Evaluation of the Effects of the Sodium-Glucose Cotransporter 2 Inhibitors and Sacubitril/Valsartan Combined Therapy in Patients with HFrEF: An Echocardiographic Study

Abstract

Sodium-glucose cotransporter 2 inhibitors (iSGLT2) have become the fourth pillar of the medical treatment for heart failure with reduced ejection fraction (HFrEF). However, the mechanisms of action of iSGLT2 remain poorly understood. The effectiveness of combined ARNI and iSGLT2 therapy in left ventricular (LV) remodeling is still under study. We aim to investigate the effects of ARNI + iSGLT2 combination therapy in patients affected by HFrEF in terms of ventricular remodeling using speckle tracking echocardiography (STE). In this observational study, 136 patients with HFrEF taking ARNI were enrolled. All patients were evaluated at baseline (before iSGLT2), at 3 months and at 12 months from the beginning of iSGLT2 therapy. Echocardiographic parameters, including STE analysis and volumetric and LV contractile function indices, were collected at the three timepoints. The objectives were (1) to evaluate the effects of ARNI + iSGLT2 combination therapy on ultrasound (US) measurements; (2) to evaluate the effects on the variation of laboratory data indicative of HF (NT-pro-BNP); and (3) to evaluate the medium-long term impact of the ARNI + iSGLT2 combination therapy in terms of major cardiovascular events (MACVE). After only three months of combined ARNI + iSGLT2 therapy, we reported a significant improvement in ventricular and atrial volumetric indices, systolic function indices and myocardial deformation parameters assessed by STE. We also reported a significant decrease in NTproBNP levels. This trend was confirmed at 12 months follow-up. Furthermore, narrowing down the analysis to patients who were already treated with ARNI when they started taking iSGLT2, we reported similar results in the improvement of US parameters and NTproBNP levels. Our study has shown that the ARNI + iSGLT2 combination therapy leads to a clinical improvement and positive ventricular remodeling. Even the single introduction of additional iSGLT-2 in HFrEF patients on an otherwise optimized therapy resulted in a significant improvement in US and laboratory variables. The results of our study suggest implementing iSGLT-2 therapy as soon as possible, as the structural and functional cardiac improvements achieved by these drugs are achieved in the short term and maintained in the long term.

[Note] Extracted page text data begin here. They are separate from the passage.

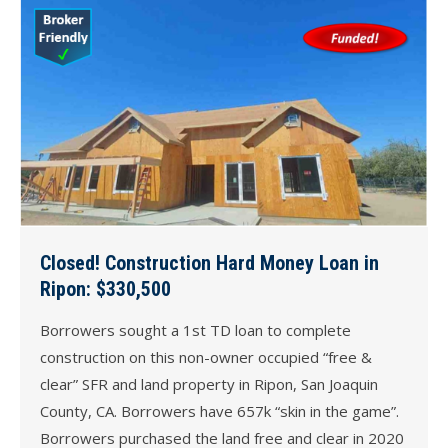
Closed! Construction Hard Money Loan in
Ripon: $330,500
Borrowers sought a 1st TD loan to complete
construction on this non-owner occupied “free &
clear” SFR and land property in Ripon, San Joaquin
County, CA. Borrowers have 657k “skin in the game”.
Borrowers purchased the land free and clear in 2020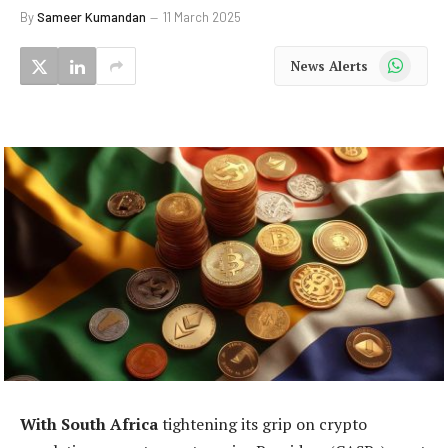
By
Sameer Kumandan
11 March 2025
WhatsApp
News Alerts
With South Africa
tightening its grip on crypto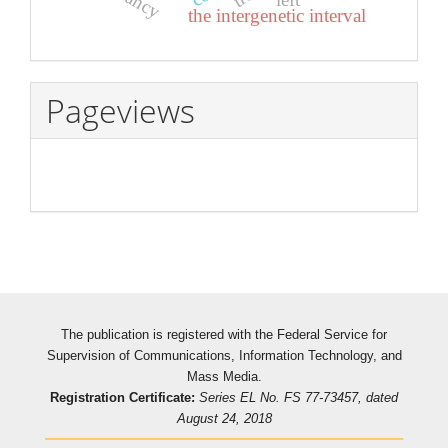
the intergenetic interval
Pageviews
The publication is registered with the Federal Service for
Supervision of Communications, Information Technology, and
Mass Media.
Registration Certificate:
Series EL No. FS 77-73457, dated
August 24, 2018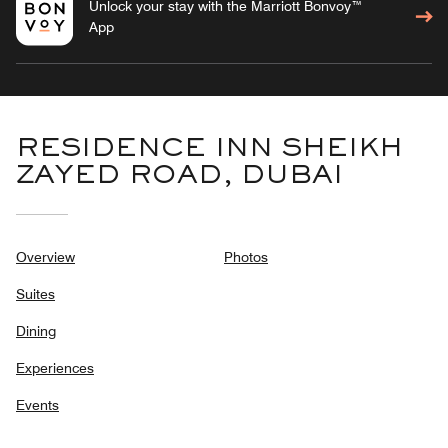
Unlock your stay with the Marriott Bonvoy™
App
RESIDENCE INN SHEIKH
ZAYED ROAD, DUBAI
Overview
Photos
Suites
Dining
Experiences
Events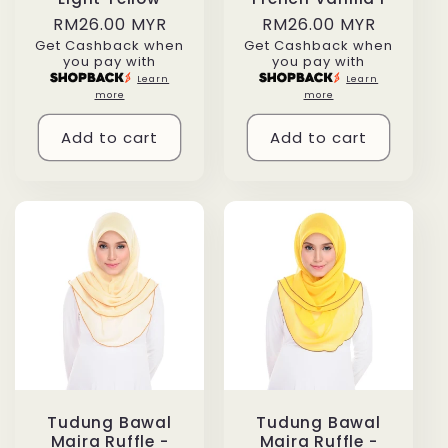
Regular
RM26.00 MYR
Regular
RM26.00 MYR
Get Cashback when
Get Cashback when
price
price
you pay with
you pay with
Learn
Learn
more
more
Add to cart
Add to cart
Tudung Bawal
Tudung Bawal
Maira Ruffle -
Maira Ruffle -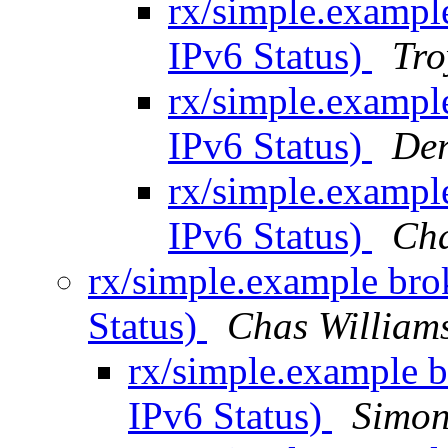
rx/simple.exampl
IPv6 Status)
Tro
rx/simple.exampl
IPv6 Status)
Der
rx/simple.exampl
IPv6 Status)
Ch
rx/simple.example br
Status)
Chas Willia
rx/simple.example 
IPv6 Status)
Simon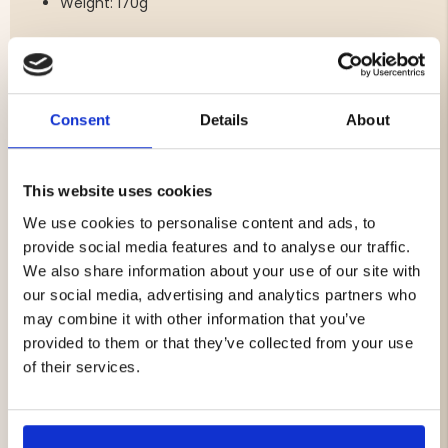
Weight: 170g
Compatibility:
Android: Devices from 2015 or newer
Consent
Details
About
Apple: iPhone 6 or newer, all iPads from 2015 or
newer
Google Pixel 4 or newer
Battery: Built-in rechargeable lithium-ion battery
This website uses cookies
Runtime: Up to 15 hours
We use cookies to personalise content and ads, to
provide social media features and to analyse our traffic.
We also share information about your use of our site with
Additional Features:
our social media, advertising and analytics partners who
Slow Motion Replay:
Watch and analyze your shot
may combine it with other information that you’ve
in slow motion directly on your smartphone or
provided to them or that they’ve collected from your use
tablet.
of their services.
Mounting:
Easily mounts to all types of shotguns
using the included bracket.
Rugged Construction:
Designed to function
reliably in all weather conditions – can be used in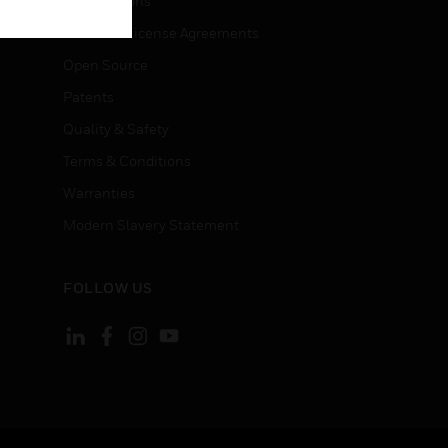
Certifications
End User License Agreements
Open Source
Patents
Quality & Safety
Terms & Conditions
Warranties
Modern Slavery Statement
FOLLOW US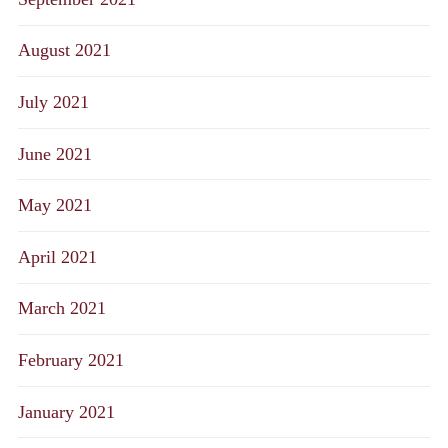
August 2021
July 2021
June 2021
May 2021
April 2021
March 2021
February 2021
January 2021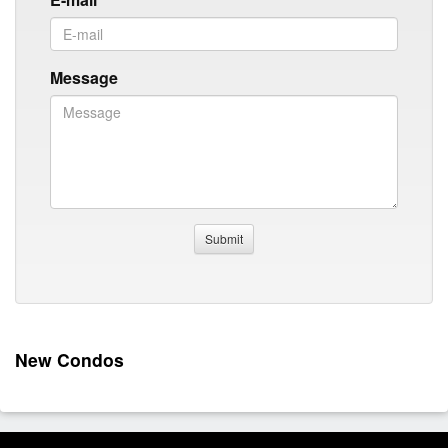
Message
New Condos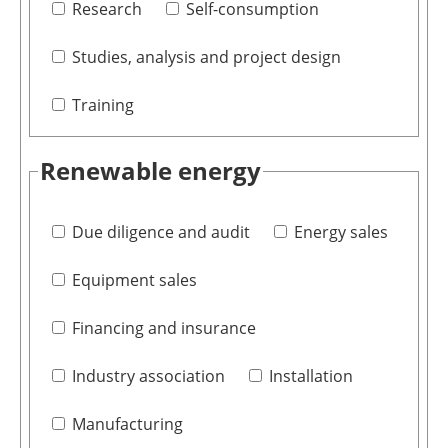
Research
Self-consumption
Studies, analysis and project design
Training
Renewable energy
Due diligence and audit
Energy sales
Equipment sales
Financing and insurance
Industry association
Installation
Manufacturing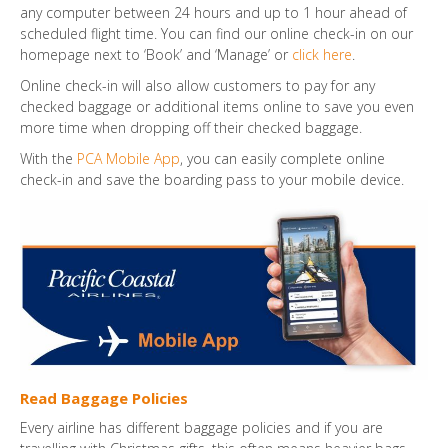
any computer between 24 hours and up to 1 hour ahead of
scheduled flight time. You can find our online check-in on our
homepage next to ‘Book’ and ‘Manage’ or
click here
.
Online check-in will also allow customers to pay for any
checked baggage or additional items online to save you even
more time when dropping off their checked baggage.
With the
PCA Mobile App
, you can easily complete online
check-in and save the boarding pass to your mobile device.
Read Baggage Policies
Every airline has different baggage policies and if you are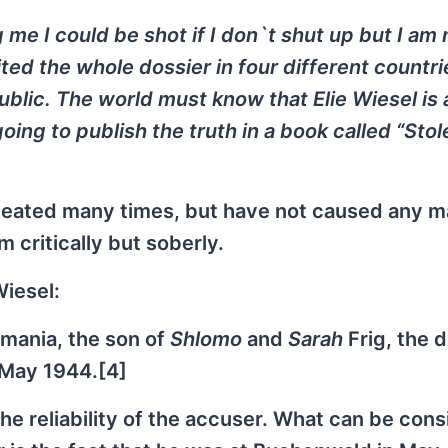
 me I could be shot if I don`t shut up but I am 
ted the whole dossier in four different countrie
blic. The world must know that Elie Wiesel is 
going to publish the truth in a book called “Stol
peated many times, but have not caused any m
m critically but soberly.
Wiesel:
mania, the son of
Shlomo
and
Sarah
Frig, the 
 May 1944.[4]
the reliability of the accuser. What can be con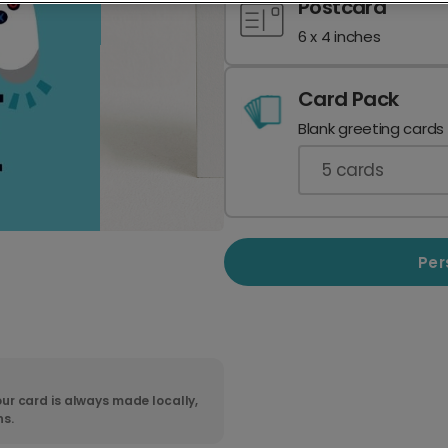
Postcard
6 x 4 inches
Card Pack
Blank greeting cards
5
cards
Per
ur card is always made locally,
ns.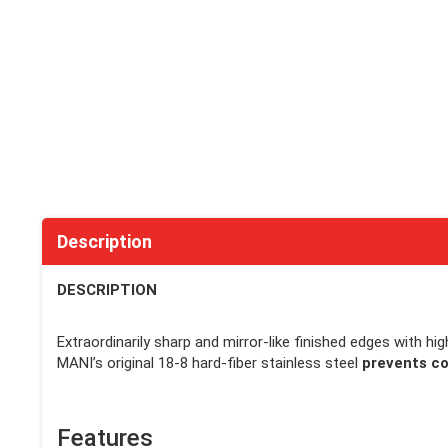
Description
DESCRIPTION
Extraordinarily sharp and mirror-like finished edges with hi
MANI’s original 18-8 hard-fiber stainless steel
prevents co
Features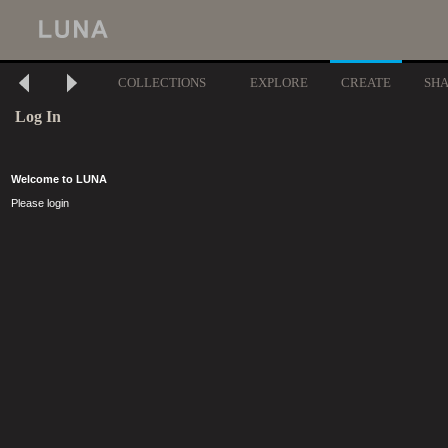
COLLECTIONS
EXPLORE
CREATE
SH
Log In
Welcome to LUNA
Please login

Keywords: echocardiography; gliflozins; global longitudinal strain; heart failure.

Figure 1

Changes in myocardial deformation parameters of LV assessed by STE after 3 months of iSGLT2 therapy. Baseline (t0) on the left; 3 months (t1) on the right. At each time point: (1) Top left: endocardial tracking; (2) bottom left: GCS; (3) bottom right: GLS; (4) top right: evolution over time of endomyocardial deformation (top) and volumes (bottom). GCS: global circumferential strain; GLS: global longitudinal strain; LV: left ventricle; STE: speckle tracking echocardiography.

Figure 2

Changes in left ventricle end diastolic volume index after 3 and 12 months of iSGLT2 therapy.

Figure 3

Changes in left ventricle end diastolic diameter after 3 and 12 months of iSGLT2 therapy.

Figure 4

Changes in left ventricle ejection fraction after 3 and 12 months of iSGLT2 therapy.

Figure 5

Changes in left ventricle global longitudinal strain after 3 and 12 months of iSGLT2 therapy.

Figure 6

Central illustration. Fup: follow-up; HF: heart failure; iSGLT2: Sodium–glucose cotransporter 2 inhibitors; MACVE: major cardiovascular events; MI: myocardial infarction; STE: speckle tracking echocardiography.